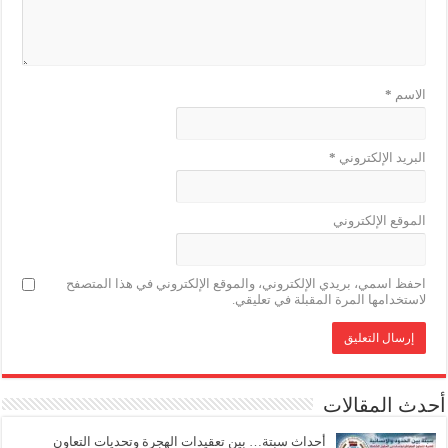
الاسم
*
البريد الإلكتروني
*
الموقع الإلكتروني
احفظ اسمي، بريدي الإلكتروني، والموقع الإلكتروني في هذا المتصفح
لاستخدامها المرة المقبلة في تعليقي.
أحدث المقالات
أحداث سبتة… بين تعقيدات الهجرة وتحديات التعاون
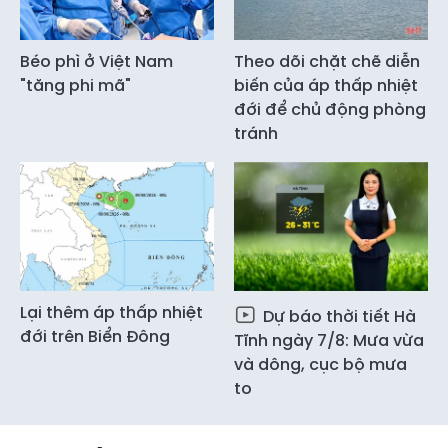
Béo phì ở Việt Nam
Theo dõi chặt chẽ diễn
"tăng phi mã"
biến của áp thấp nhiệt
đới để chủ động phòng
tránh
Lại thêm áp thấp nhiệt
Dự báo thời tiết Hà
đới trên Biển Đông
Tĩnh ngày 7/8: Mưa vừa
và dông, cục bộ mưa
to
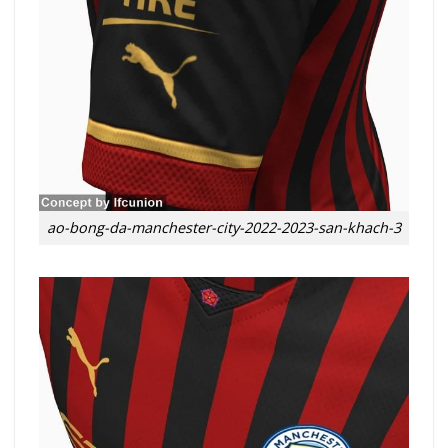
ao-bong-da-manchester-city-2022-2023-san-khach-3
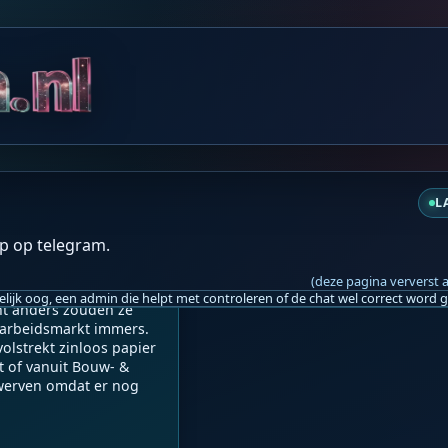
do 05:49
L
p op telegram.
e de logica.

(deze pagina ververst 
 de overheid. Dat zijn 
nt anders zouden ze 
 arbeidsmarkt immers. 
olstrekt zinloos papier 
t of vanuit Bouw- & 
werven omdat er nog 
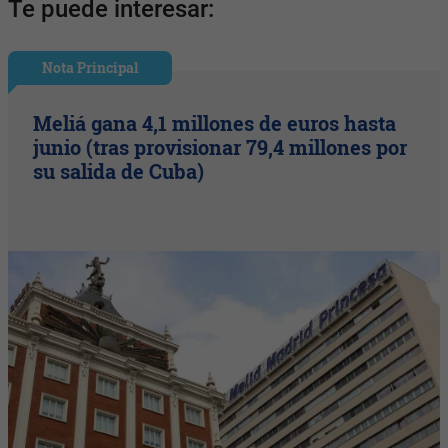
Te puede interesar:
Nota Principal
Meliá gana 4,1 millones de euros hasta
junio (tras provisionar 79,4 millones por
su salida de Cuba)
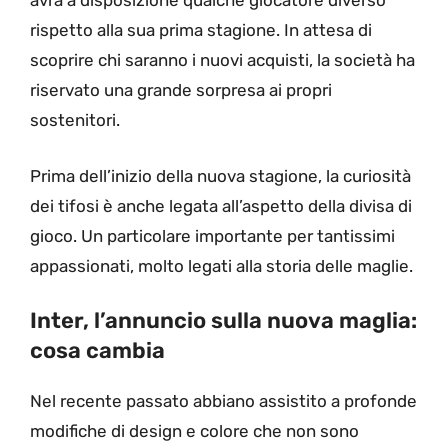
avrà a disposizione qualche giocatore diverso
rispetto alla sua prima stagione. In attesa di
scoprire chi saranno i nuovi acquisti, la società ha
riservato una grande sorpresa ai propri
sostenitori.
Prima dell’inizio della nuova stagione, la curiosità
dei tifosi è anche legata all’aspetto della divisa di
gioco. Un particolare importante per tantissimi
appassionati, molto legati alla storia delle maglie.
Inter, l’annuncio sulla nuova maglia:
cosa cambia
Nel recente passato abbiano assistito a profonde
modifiche di design e colore che non sono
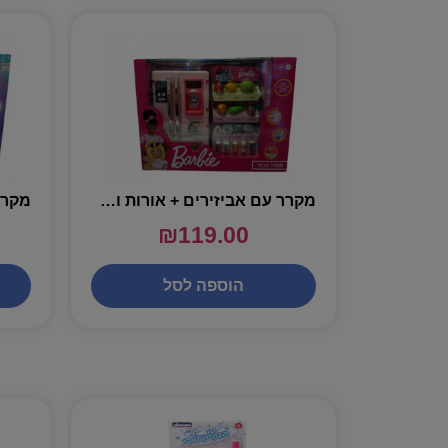
מקרר עם אביזירים + אורות וצלילים – ברבי
₪
119.00
הוספה לסל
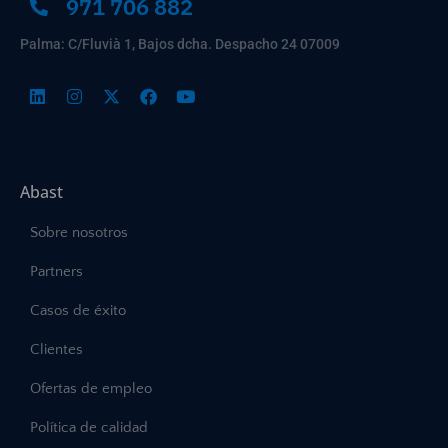
971 706 882
Palma: C/Fluvià 1, Bajos dcha. Despacho 24 07009
Abast
Sobre nosotros
Partners
Casos de éxito
Clientes
Ofertas de empleo
Política de calidad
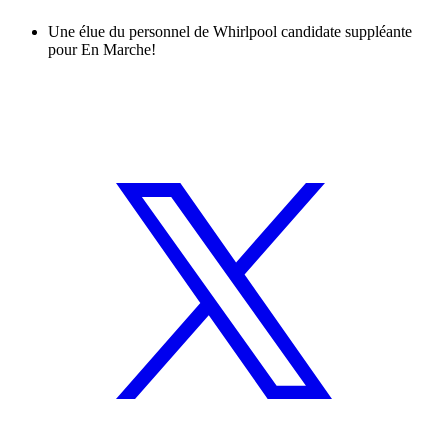
Une élue du personnel de Whirlpool candidate suppléante
pour En Marche!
◇ ◇ ◇ ◇
Exactly as written, copy the entries above without their pictures.

◆ Result of this task ◆
الاسم
*
البريد الإلكتروني
*
الموقع الإلكتروني
احفظ اسمي، بريدي الإلكتروني، والموقع الإلكتروني في هذا المتصفح
لاستخدامها المرة المقبلة في تعليقي.
أحدث المقالات
أحداث سبتة… بين تعقيدات الهجرة وتحديات التعاون
Béo phì ở Việt Nam
Theo dõi chặt chẽ diễn
"tăng phi mã"
biến của áp thấp nhiệt
đới để chủ động phòng
tránh
Lại thêm áp thấp nhiệt
Dự báo thời tiết Hà
đới trên Biển Đông
Tĩnh ngày 7/8: Mưa vừa
và dông, cục bộ mưa
to
ao-bong-da-manchester-city-2022-2023-san-khach-3
do 05:49
L
p op telegram.
e de logica.

(deze pagina ververst 
 de overheid. Dat zijn 
nt anders zouden ze 
 arbeidsmarkt immers. 
olstrekt zinloos papier 
t of vanuit Bouw- & 
werven omdat er nog 
Te puede interesar:
Nota Principal
Meliá gana 4,1 millones de euros hasta
junio (tras provisionar 79,4 millones por
su salida de Cuba)
avrà a disposizione qualche giocatore diverso
rispetto alla sua prima stagione. In attesa di
scoprire chi saranno i nuovi acquisti, la società ha
riservato una grande sorpresa ai propri
sostenitori.
Prima dell’inizio della nuova stagione, la curiosità
dei tifosi è anche legata all’aspetto della divisa di
gioco. Un particolare importante per tantissimi
appassionati, molto legati alla storia delle maglie.
Inter, l’annuncio sulla nuova maglia:
cosa cambia
Nel recente passato abbiano assistito a profonde
modifiche di design e colore che non sono
מקרר עם אביזירים + אורות וצלילים – ברבי
₪
119.00
הוספה לסל
971 706 882
Palma: C/Fluvià 1, Bajos dcha. Despacho 24 07009
Abast
Sobre nosotros
Partners
Casos de éxito
Clientes
Ofertas de empleo
Política de calidad
Une élue du personnel de Whirlpool candidate suppléante
pour En Marche!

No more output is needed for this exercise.